**What is expected:** Using the records below, reproduce exactly the lines from the one containing "다. 단, App Store나 iMessage 등 모든 Apple 서비스" through the end, and nothing more; skip the images.

**Given data:**
----------
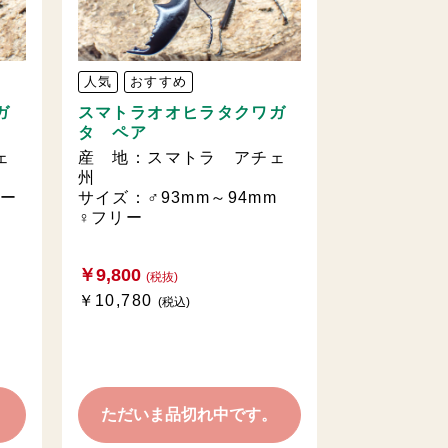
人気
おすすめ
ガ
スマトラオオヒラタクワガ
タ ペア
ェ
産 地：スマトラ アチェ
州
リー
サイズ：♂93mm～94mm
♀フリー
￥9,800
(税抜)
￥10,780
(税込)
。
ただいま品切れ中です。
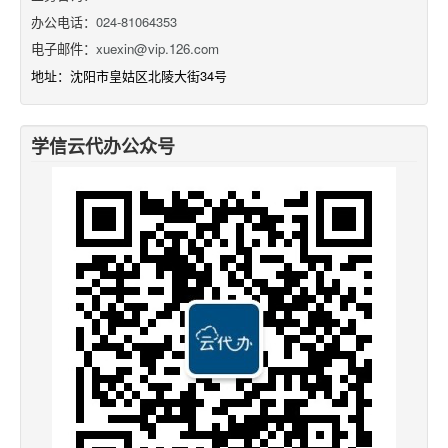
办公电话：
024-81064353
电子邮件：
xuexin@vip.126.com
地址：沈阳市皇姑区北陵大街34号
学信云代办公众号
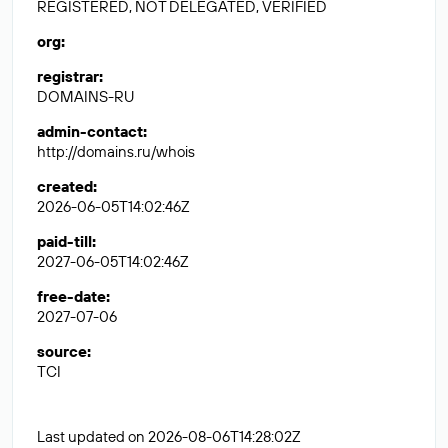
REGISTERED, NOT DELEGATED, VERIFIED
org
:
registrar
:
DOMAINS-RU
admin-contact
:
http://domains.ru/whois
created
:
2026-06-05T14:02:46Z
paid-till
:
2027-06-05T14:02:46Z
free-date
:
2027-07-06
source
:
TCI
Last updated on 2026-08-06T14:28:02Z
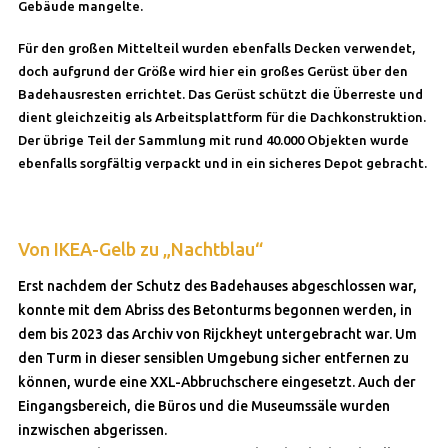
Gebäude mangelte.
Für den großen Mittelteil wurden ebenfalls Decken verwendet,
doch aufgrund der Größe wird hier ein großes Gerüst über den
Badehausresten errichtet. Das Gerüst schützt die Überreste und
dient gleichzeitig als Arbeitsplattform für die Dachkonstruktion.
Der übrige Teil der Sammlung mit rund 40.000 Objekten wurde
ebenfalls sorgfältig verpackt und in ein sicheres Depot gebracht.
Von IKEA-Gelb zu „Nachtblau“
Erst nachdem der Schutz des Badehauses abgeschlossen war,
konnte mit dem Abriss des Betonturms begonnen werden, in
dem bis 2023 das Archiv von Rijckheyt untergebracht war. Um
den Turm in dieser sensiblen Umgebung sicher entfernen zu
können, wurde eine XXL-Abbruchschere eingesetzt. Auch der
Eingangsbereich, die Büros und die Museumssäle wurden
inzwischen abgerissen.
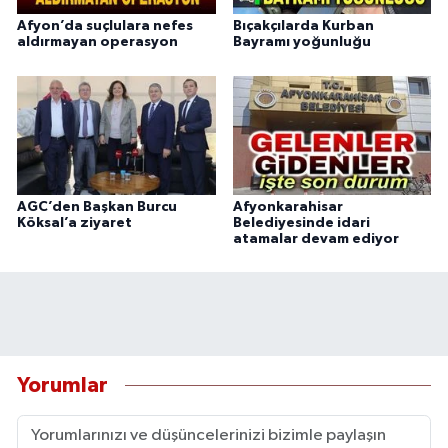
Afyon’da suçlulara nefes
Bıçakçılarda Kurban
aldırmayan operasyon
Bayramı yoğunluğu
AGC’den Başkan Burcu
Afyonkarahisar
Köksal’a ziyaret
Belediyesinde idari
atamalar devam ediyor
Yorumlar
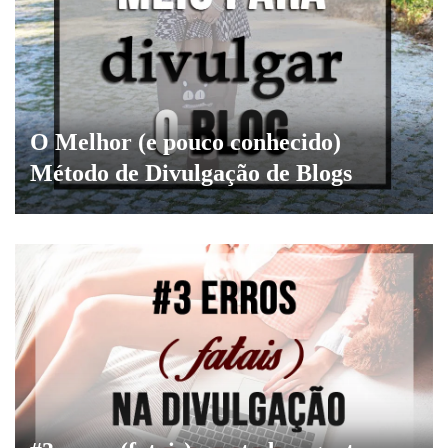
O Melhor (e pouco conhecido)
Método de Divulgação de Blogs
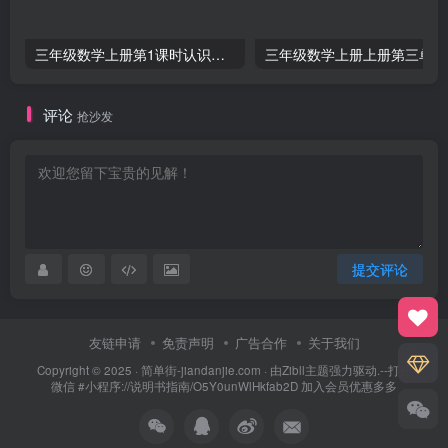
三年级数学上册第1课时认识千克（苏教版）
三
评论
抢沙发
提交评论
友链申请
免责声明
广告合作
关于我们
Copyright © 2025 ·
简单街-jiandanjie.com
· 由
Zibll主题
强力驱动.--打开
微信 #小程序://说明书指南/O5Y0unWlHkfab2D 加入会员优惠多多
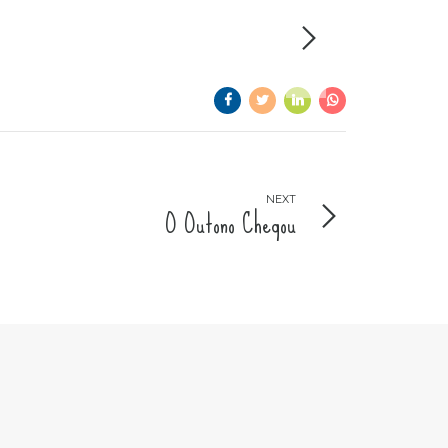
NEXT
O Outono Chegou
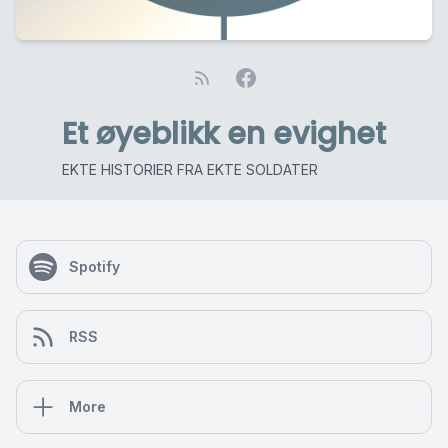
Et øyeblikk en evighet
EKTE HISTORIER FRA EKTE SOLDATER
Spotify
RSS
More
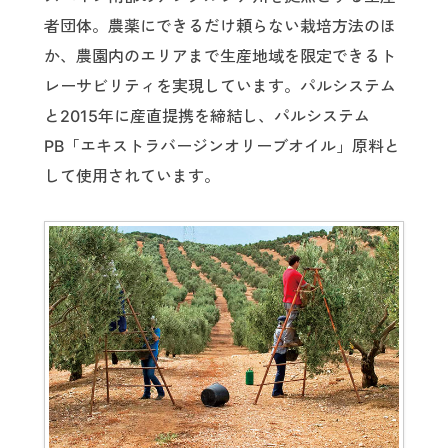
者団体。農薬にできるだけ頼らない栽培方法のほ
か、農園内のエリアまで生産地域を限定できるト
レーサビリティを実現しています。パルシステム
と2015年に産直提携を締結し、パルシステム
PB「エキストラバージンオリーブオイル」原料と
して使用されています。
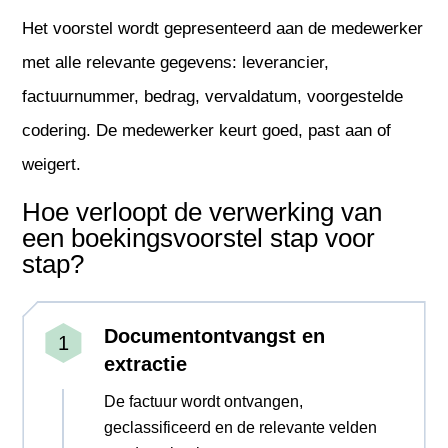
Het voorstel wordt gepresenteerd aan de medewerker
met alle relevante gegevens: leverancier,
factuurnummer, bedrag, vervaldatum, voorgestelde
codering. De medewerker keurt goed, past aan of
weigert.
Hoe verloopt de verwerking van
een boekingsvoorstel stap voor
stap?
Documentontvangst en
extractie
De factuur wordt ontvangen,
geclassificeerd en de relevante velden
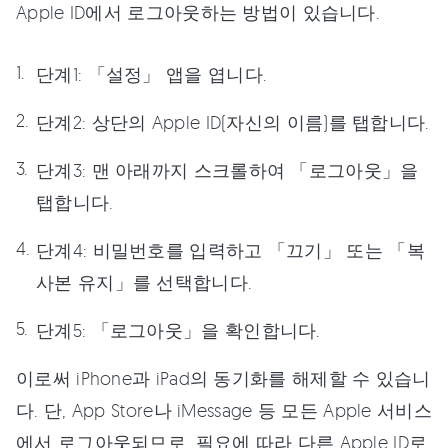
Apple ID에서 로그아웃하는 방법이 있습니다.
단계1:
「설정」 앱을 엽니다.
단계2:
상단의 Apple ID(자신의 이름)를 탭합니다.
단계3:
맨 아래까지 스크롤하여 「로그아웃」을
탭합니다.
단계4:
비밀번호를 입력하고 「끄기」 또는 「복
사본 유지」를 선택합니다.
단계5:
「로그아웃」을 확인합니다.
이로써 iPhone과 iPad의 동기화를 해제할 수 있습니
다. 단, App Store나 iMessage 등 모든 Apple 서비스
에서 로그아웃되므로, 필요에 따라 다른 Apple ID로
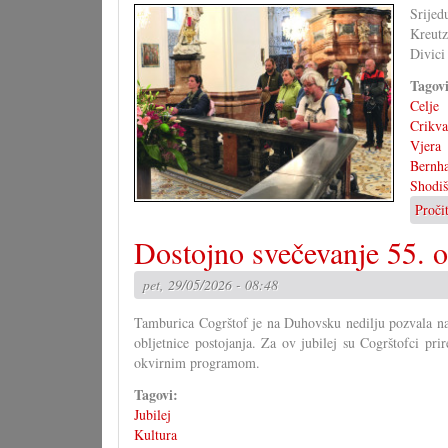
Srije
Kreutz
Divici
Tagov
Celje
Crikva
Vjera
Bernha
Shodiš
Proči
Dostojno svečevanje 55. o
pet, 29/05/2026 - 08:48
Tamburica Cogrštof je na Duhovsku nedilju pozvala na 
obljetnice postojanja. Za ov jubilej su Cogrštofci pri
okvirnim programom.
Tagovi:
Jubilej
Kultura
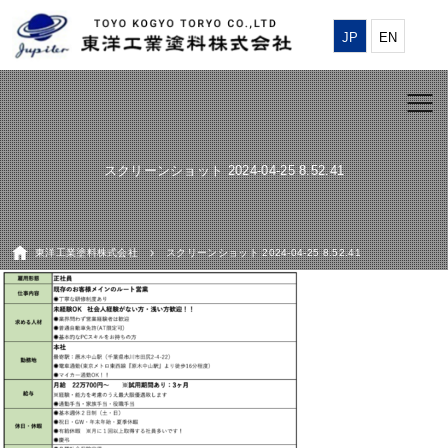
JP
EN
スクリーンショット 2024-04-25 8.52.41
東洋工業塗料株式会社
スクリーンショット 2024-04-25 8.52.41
----------
**Problem solution:**
다. 단, App Store나 iMessage 등 모든 Apple 서비스
에서 로그아웃되므로, 필요에 따라 다른 Apple ID로
Srije
Kreutz
Divici
Tagov
Celje
Crikva
Vjera
Bernha
Shodiš
Proči
Dostojno svečevanje 55. o
pet, 29/05/2026 - 08:48
Tamburica Cogrštof je na Duhovsku nedilju pozvala na 
obljetnice postojanja. Za ov jubilej su Cogrštofci pri
okvirnim programom.
Tagovi:
Jubilej
Kultura
JP
EN
スクリーンショット 2024-04-25 8.52.41
東洋工業塗料株式会社
スクリーンショット 2024-04-25 8.52.41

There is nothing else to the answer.